Recently, I had reviewed a few Brother printers and had observed a particular trend in how the products are being positioned. It is becoming more akin to how the typical vehicle builder is positioning a particular vehicle model or series of vehicles.
It is also becoming very similar with Hewlett-Packard’s Photosmart and OfficeJet inkjet printer ranges where there are a few common mechanisms implemented in the products. But, in HP’s case, the different models have differing cosmetic designs so as to integrate different feature sets and make the more expensive machines look classier.
A lineup of models with varying feature sets and throughput speeds but with the same design
In the vehicle world, an example of this was Holden’s large family cars sold through the 1960s to the 1970s. These vehicles had different model names depending on their level of luxury and / or their powertrain, with the “Premier” representing the top-of-the-line standard-wheelbase vehicle. Low-end vehicles were referred to initially as “Standard” or “Belmont” vehicles until the early-70s “HQ” series while “step-up” or “mid-tier” vehicles had model names like “Special” or “Kingswood”. This was until the “HQ” series where vehicles in that and subsequent series had “package” suffixes to differentiate entry-level and mid-tier vehicles.

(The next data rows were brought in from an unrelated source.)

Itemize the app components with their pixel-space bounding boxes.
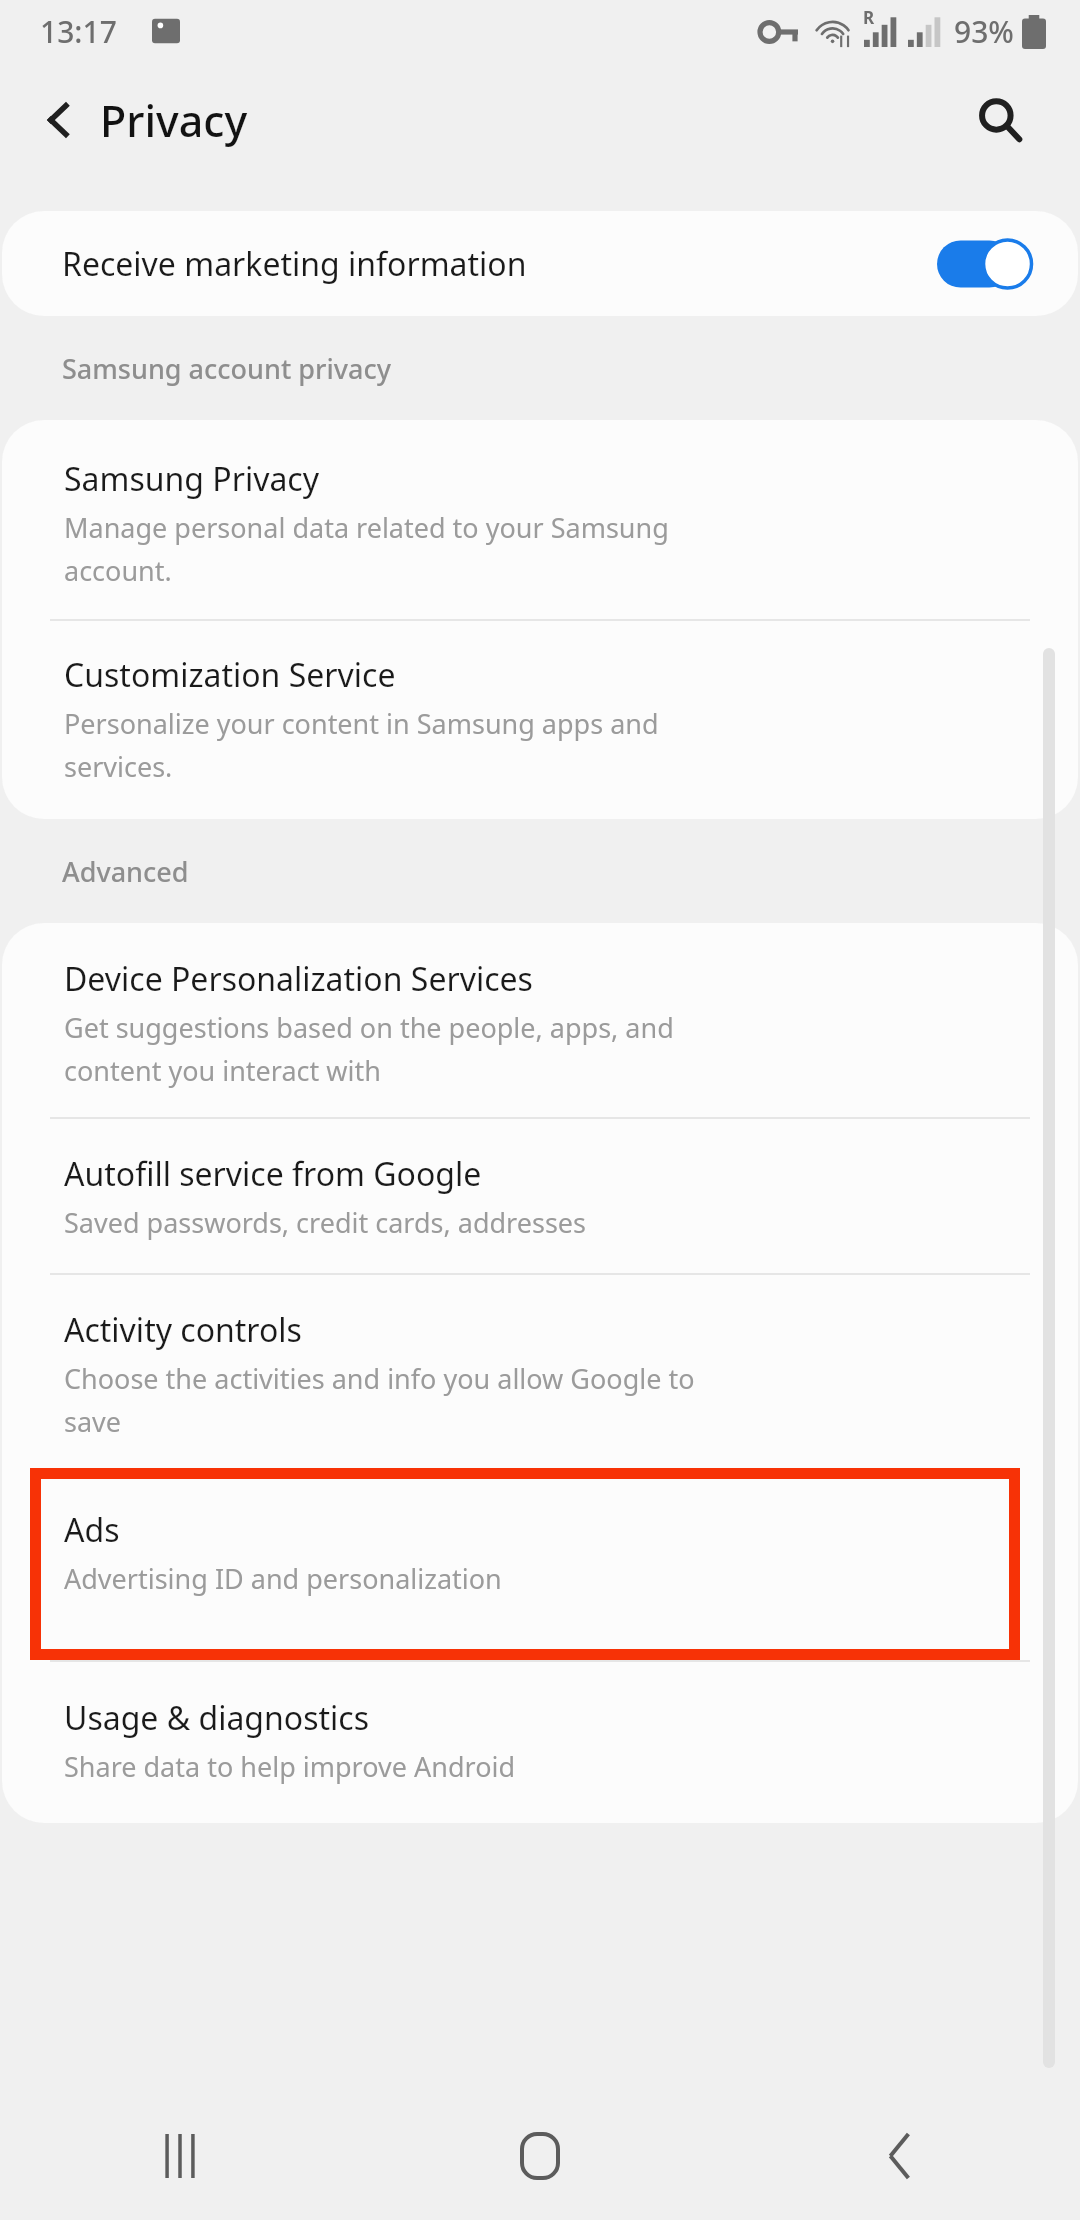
staticText: Customization Service — [64, 653, 396, 697]
staticText: Samsung Privacy — [64, 457, 320, 501]
button[interactable]: Receive marketing information — [2, 211, 1078, 316]
staticText: Advertising ID and personalization — [64, 1560, 502, 1597]
button[interactable]: Usage & diagnostics — [2, 1662, 1078, 1823]
staticText: Privacy — [100, 91, 248, 150]
staticText: Samsung account privacy — [62, 350, 391, 387]
staticText: Get suggestions based on the people, app… — [64, 1009, 674, 1089]
staticText: Share data to help improve Android — [64, 1748, 516, 1785]
staticText: Autofill service from Google — [64, 1152, 482, 1196]
button[interactable]: Back — [18, 78, 102, 162]
staticText: Personalize your content in Samsung apps… — [64, 705, 659, 785]
button[interactable]: Recent apps — [0, 2092, 360, 2220]
staticText: Activity controls — [64, 1308, 302, 1352]
button[interactable]: Receive marketing information — [937, 236, 1032, 292]
button[interactable]: Customization Service — [2, 621, 1078, 819]
staticText: 13:17 — [40, 11, 117, 52]
button[interactable]: Activity controls — [2, 1275, 1078, 1468]
staticText: R — [863, 6, 875, 29]
staticText: Advanced — [62, 853, 189, 890]
staticText: Receive marketing information — [62, 242, 937, 286]
staticText: Manage personal data related to your Sam… — [64, 509, 669, 589]
staticText: Device Personalization Services — [64, 957, 533, 1001]
button[interactable]: Device Personalization Services — [2, 923, 1078, 1117]
button[interactable]: Ads — [30, 1468, 1020, 1660]
button[interactable]: Home — [360, 2092, 720, 2220]
staticText: Saved passwords, credit cards, addresses — [64, 1204, 586, 1241]
button[interactable]: Search — [958, 78, 1042, 162]
staticText: Ads — [64, 1508, 120, 1552]
staticText: Usage & diagnostics — [64, 1696, 369, 1740]
button[interactable]: Autofill service from Google — [2, 1119, 1078, 1273]
button[interactable]: Back — [720, 2092, 1080, 2220]
staticText: 93% — [954, 11, 1014, 52]
button[interactable]: Samsung Privacy — [2, 420, 1078, 619]
staticText: Choose the activities and info you allow… — [64, 1360, 695, 1440]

For example, I had noticed that the HL-2240D direct-connect duplex monochrome laser printer was part of a series of laser printers based around a new printer design and print engine. There was a low-end model known as the HL-2130 which couldn’t print both sides as well as the HL-2250DN which was equipped with Ethernet networking and the HL-2280DW being equipped with Wi-Fi networking. Similarly, the more expensive models in the lineups also benefit from higher page throughput due to more powerful components in the design.
A model range derived from another model range
But the practice becomes very similar to how the vehicle builders derive a model range design from another concurrently-running model range design. An example of this would be them designing a longer-wheelbase luxury “executive” car as a derivate of a standard large family car like what Ford have done when they derived the Fairlane and LTD designs from the Falcon designs.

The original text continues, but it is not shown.